Melhor como SUV ou uma picape menor
Se você nunca teve uma picape média, a Shark não vai te tirar muito do que está provavelmente acostumado. Conforto de SUV, pacote de equipamentos dignos de modelos premium, bom acabamento e uma cabine espaçosa são pontos que destacam a Shark no uso. Híbrida, trouxe a tecnologia para o segmento que vive do diesel há alguns anos, desde que as picapes médias a gasolina saíram de linha. É como entrar na moda das picapes sem precisar ter a parte que um dono de não-picape gosta.
Só que não vejo um dono de picape diesel levar a Shark para casa. A dependência de recarga externa - que é de até 6,6 kW em AC e 55 kW em DC - já é um ponto complicador, principalmente para quem viaja muito, apesar dos mais de 400 cv. Um sistema de tração que não tem caixa reduzida ou que é feito por um motor elétrico, não um diferencial, é um desafio para quem depende do fora-de-estrada - apesar dela ir bem na terra batida, sem dificuldades. A própria estrutura da Shark torce demais quando comparada a médias tradicionais, mesmo que não vá para algo mais pesado.
Na cidade e na estrada de terra, percebe-se alguns barulhos, como as portas batendo na carroceria quando passa em buracos mais pesados ou estrada mais acidentada.

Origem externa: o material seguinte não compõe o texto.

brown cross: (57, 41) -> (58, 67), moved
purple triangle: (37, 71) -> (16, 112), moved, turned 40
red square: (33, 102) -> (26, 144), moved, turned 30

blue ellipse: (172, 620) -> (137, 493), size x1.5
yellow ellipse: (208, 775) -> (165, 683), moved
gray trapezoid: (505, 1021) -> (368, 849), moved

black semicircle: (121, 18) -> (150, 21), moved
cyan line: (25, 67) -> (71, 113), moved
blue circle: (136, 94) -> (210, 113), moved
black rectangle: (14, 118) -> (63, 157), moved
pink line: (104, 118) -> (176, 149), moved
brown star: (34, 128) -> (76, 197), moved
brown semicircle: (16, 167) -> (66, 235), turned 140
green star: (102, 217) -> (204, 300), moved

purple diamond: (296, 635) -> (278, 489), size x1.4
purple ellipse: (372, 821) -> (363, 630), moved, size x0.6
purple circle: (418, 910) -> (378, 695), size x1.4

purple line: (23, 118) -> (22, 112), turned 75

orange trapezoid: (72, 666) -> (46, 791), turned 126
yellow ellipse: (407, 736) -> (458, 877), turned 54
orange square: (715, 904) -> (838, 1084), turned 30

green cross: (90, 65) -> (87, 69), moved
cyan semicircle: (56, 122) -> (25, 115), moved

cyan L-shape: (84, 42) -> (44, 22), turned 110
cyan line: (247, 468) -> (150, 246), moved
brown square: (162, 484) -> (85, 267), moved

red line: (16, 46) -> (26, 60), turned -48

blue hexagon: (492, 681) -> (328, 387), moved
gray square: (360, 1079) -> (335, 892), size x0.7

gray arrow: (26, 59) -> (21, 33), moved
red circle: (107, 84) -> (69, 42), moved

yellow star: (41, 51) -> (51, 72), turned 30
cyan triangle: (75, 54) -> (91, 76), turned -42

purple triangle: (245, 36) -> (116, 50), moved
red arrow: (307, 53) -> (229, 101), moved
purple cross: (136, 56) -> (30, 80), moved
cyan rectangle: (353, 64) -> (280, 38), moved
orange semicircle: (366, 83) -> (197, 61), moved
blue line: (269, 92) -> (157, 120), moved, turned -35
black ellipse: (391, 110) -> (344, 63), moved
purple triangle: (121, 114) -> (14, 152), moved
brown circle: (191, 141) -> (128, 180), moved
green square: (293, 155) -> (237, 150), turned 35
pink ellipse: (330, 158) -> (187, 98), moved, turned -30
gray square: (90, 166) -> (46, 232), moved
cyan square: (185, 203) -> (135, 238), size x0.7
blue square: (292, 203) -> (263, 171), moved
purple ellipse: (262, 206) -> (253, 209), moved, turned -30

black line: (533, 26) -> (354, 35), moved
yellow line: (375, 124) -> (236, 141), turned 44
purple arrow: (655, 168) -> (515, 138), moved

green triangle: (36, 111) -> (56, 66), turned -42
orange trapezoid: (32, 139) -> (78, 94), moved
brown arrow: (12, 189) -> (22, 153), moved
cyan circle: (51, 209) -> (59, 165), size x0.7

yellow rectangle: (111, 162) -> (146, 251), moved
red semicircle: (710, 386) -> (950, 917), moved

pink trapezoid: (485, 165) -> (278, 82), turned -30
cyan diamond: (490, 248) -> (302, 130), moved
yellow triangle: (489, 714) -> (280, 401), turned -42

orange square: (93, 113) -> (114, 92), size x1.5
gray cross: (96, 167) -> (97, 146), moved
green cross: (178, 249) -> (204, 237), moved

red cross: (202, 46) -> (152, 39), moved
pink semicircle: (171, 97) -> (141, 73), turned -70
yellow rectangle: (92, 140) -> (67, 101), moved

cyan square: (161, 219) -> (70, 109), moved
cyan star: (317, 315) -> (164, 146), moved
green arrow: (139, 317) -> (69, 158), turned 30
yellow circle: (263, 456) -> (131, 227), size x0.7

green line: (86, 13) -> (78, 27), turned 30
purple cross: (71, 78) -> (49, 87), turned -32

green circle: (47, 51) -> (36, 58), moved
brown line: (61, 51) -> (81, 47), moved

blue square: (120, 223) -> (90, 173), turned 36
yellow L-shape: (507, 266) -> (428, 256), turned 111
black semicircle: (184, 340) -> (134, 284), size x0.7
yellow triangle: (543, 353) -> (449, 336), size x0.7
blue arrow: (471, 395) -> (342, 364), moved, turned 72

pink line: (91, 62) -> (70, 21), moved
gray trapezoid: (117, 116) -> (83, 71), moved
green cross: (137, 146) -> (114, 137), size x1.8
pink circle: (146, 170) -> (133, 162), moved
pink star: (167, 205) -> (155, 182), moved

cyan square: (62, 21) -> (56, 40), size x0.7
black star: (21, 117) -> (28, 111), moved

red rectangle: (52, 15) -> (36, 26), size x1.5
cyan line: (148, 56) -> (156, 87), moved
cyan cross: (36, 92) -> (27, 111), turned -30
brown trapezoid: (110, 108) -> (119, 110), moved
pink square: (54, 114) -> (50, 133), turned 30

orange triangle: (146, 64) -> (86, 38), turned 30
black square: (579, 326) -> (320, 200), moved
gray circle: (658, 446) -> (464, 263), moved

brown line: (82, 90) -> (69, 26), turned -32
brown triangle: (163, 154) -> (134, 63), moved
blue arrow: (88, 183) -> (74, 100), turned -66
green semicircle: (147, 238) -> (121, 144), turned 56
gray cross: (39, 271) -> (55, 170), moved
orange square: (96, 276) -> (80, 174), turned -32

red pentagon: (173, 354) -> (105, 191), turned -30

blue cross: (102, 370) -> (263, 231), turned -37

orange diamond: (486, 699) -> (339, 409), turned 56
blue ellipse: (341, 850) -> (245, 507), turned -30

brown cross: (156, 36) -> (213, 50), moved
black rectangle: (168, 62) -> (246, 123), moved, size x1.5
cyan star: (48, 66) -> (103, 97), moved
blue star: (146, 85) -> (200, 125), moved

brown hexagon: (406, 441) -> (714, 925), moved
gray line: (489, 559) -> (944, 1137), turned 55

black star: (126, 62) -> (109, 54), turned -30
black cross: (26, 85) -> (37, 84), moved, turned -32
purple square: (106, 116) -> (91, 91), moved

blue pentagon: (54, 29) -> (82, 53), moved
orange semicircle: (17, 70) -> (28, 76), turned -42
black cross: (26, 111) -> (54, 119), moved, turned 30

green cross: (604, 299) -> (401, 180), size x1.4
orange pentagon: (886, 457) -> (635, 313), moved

O curso da suspensão exagerado, com batidas secas, dá a impressão que o conjunto foi calibrado para o uso no asfalto e passou pela terra só para marcar espaço, não como prioridade. Basta passar em uma lombada mais rápido para ver o conjunto reclamar e a Shark balançar demais.
A Shark deveria ser um SUV ou uma picape menor, como uma Ford Maverick ou Ram Rampage, para ter mais espaço no mercado. É boa como automóvel, mas não estudou a concorrência brasileira e seu público, muito fiel ao que tem na garagem e bastante exigente. Vai pegar um novo cliente mais preocupado com o estilo da moda e isso já pode a levar a um número bom de vendas, mas não quem tem os tradicionais modelos do segmento, principalmente os que as usam além da cidade, capacidade fora-de-estrada ou de carga.